Silence

Silence Summary and Analysis of Chapters 5 - 6 (pages 133-196)

Summary:

Chapters 5 and 6 are not a letter of Rodrigues's. Rather they are the start of the second half of the book's storytelling method: third person, past tense, like the fictional researcher's voice from the prologue.

As chapter 5 begins, Rodrigues finds himself in a jail hut with several peasants. One woman, Monica, gives him a cucumber, and says that another man with them, a man with one eye, is named Juan. Soon the same old samurai who came to Tomogi appears. He gently tries to convince them to apostatize before he leaves. The old man tells Rodrigues that the lives of all the others depend on him: if he apostatizes, they will be spared.

An interpreter arrives, a Japanese man who can be the go-between for Rodrigues and the old samurai. He and Rodrigues argue with each other: the interpreter spent time in a seminary in Europe but left, and wants Rodrigues to know that Christianity is something the Japanese do not need and do not want. The interpreter confirms that Ferreira apostatized, and reveals that he now lives in Nagasaki in a mansion with a Japanese wife. Rodrigues prays, hoping he will not have to apostatize, and further despairs at the silence of God.

Rodrigues is taken as a prison on a journey of several days, by sea and by horseback, to a new prison where he is alone. In this prison he is for the first time in Japan able to be at ease and perform all his Christian duties, an irony that he is surprised by. He soon meets the other inmates of the prison, five or six of them, all Christians and being forced to do heavy labor. He asks permission to visit them. Monica and Juan are among their number. Every day he preaches to them, offers the sacraments, hears confessions, and fulfills all other duties of a priest.

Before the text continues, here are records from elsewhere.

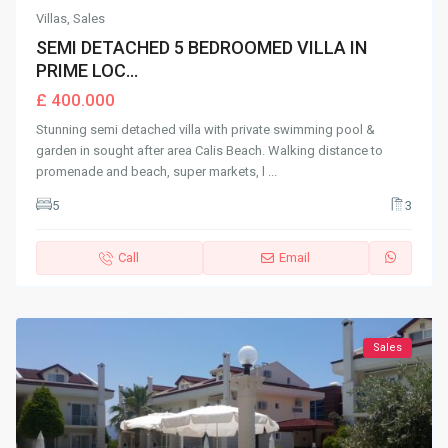
Villas
,
Sales
SEMI DETACHED 5 BEDROOMED VILLA IN
PRIME LOC...
£ 400.000
Stunning semi detached villa with private swimming pool &
garden in sought after area Calis Beach. Walking distance to
promenade and beach, super markets, l
...
5
3
Call
Email
Sales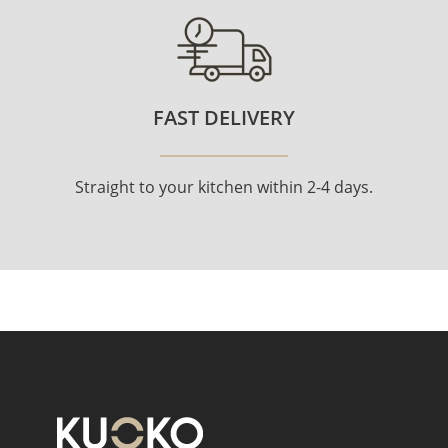
FAST DELIVERY
Straight to your kitchen within 2-4 days.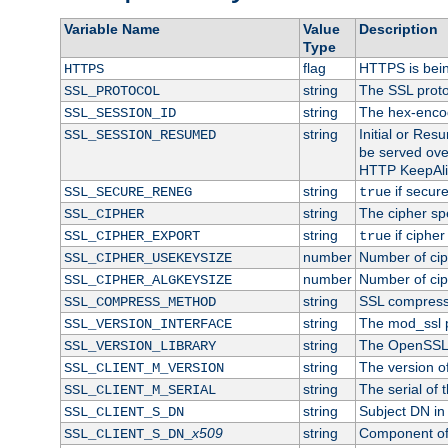
Variable Name
Value
Description
Type
flag
HTTPS is bei
HTTPS
string
The SSL proto
SSL_PROTOCOL
string
The hex-enco
SSL_SESSION_ID
string
Initial or Re
SSL_SESSION_RESUMED
be served ove
HTTP KeepAliv
string
if secure
SSL_SECURE_RENEG
true
string
The cipher sp
SSL_CIPHER
string
if cipher
SSL_CIPHER_EXPORT
true
number
Number of ciph
SSL_CIPHER_USEKEYSIZE
number
Number of ciph
SSL_CIPHER_ALGKEYSIZE
string
SSL compress
SSL_COMPRESS_METHOD
string
The mod_ssl 
SSL_VERSION_INTERFACE
string
The OpenSSL 
SSL_VERSION_LIBRARY
string
The version of 
SSL_CLIENT_M_VERSION
string
The serial of t
SSL_CLIENT_M_SERIAL
string
Subject DN in c
SSL_CLIENT_S_DN
x509
string
Component of 
SSL_CLIENT_S_DN_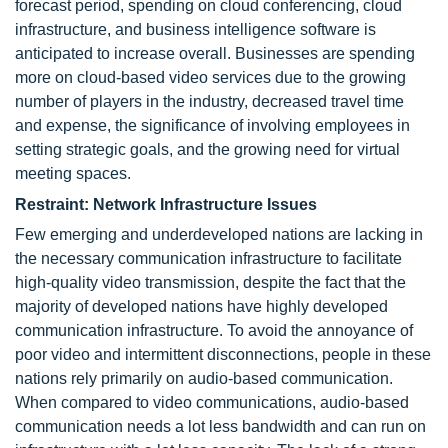
forecast period, spending on cloud conferencing, cloud
infrastructure, and business intelligence software is
anticipated to increase overall. Businesses are spending
more on cloud-based video services due to the growing
number of players in the industry, decreased travel time
and expense, the significance of involving employees in
setting strategic goals, and the growing need for virtual
meeting spaces.
Restraint: Network Infrastructure Issues
Few emerging and underdeveloped nations are lacking in
the necessary communication infrastructure to facilitate
high-quality video transmission, despite the fact that the
majority of developed nations have highly developed
communication infrastructure. To avoid the annoyance of
poor video and intermittent disconnections, people in these
nations rely primarily on audio-based communication.
When compared to video communications, audio-based
communication needs a lot less bandwidth and can run on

One day he is told to wash and given nicer clothes. Soon the old samurai, the governor of Chikugo, arrives. They engage in a debate about Japanese being or not being able to flourish in Japan. The old man think Christianity is incompatible with Japan. It is also revealed that he is in fact Inoue.

One of the older prisoners dies of hard labor digging holes. Kichijiro arrives, begging for forgiveness and saying that if he were born in a different time he would have been a good Christian. Rodrigues feels ashamed of himself for not accepting him, as Christ would have. The four Christians left in the prison are told to trample on the fumie to apostatize. They tell them it is only a formality, and they need not do it with conviction nor have it tarnish their beliefs.

The officials do not harass the Christians, who all refuse to trample, but they call forward Juan (Chokichi is his Japanese name). They execute him and bury him in one of the holes the prisoners dug. Rodrigues is horrified to have witnessed another martyrdom and to have the world around him be so silent and unchanged by it. He feels like God is averting his eyes and being indifferent to the horrible suffering of his followers. This is too much for Rodrigues to bear. "The martyrdom of these peasants, enacted before his very eyes - how wretched it was, miserable like the huts they lived in, like the rags in which they were clothed" (196).

Analysis:

The idea of being born in the wrong time features prominently in this section of the book:

There had been a time when the missionaries had frequently been invited to meals at the houses of feudal lords and samurai... They had sat at clean tables, said their grace and leisurely eaten their repast. And here he was, forgetting even to pray, and pounding upon this food for dogs. His prayer was not one of thanksgiving to God; it was a prayer of petition for help; it was even an excuse for voicing his complaint and resentment. It was disgraceful for a priest to feel like this. Well he knew that his life was supposed to be devoted to the praise of God not to the expression of resentment. Yet in this day of trial, when he felt himself like Job in his leprosy, how difficult it was to raise his voice in praise of God! (154.)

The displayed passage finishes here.